WORK TASK: Once the pictures are set aside, output all the records exactly.

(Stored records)
>>>>

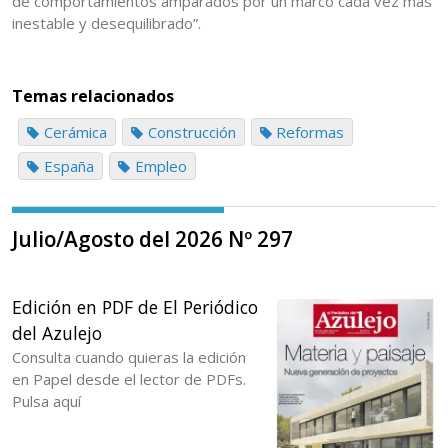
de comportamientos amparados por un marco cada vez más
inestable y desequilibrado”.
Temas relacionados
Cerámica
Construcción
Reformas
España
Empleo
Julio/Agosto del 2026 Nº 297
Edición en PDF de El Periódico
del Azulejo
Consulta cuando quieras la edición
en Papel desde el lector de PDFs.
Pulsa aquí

<<<<

ANSWER TO THE PROBLEM:
de comportamientos amparados por un marco cada vez más
inestable y desequilibrado”.
Temas relacionados
Cerámica
Construcción
Reformas
España
Empleo
Julio/Agosto del 2026 Nº 297
Edición en PDF de El Periódico
del Azulejo
Consulta cuando quieras la edición
en Papel desde el lector de PDFs.
Pulsa aquí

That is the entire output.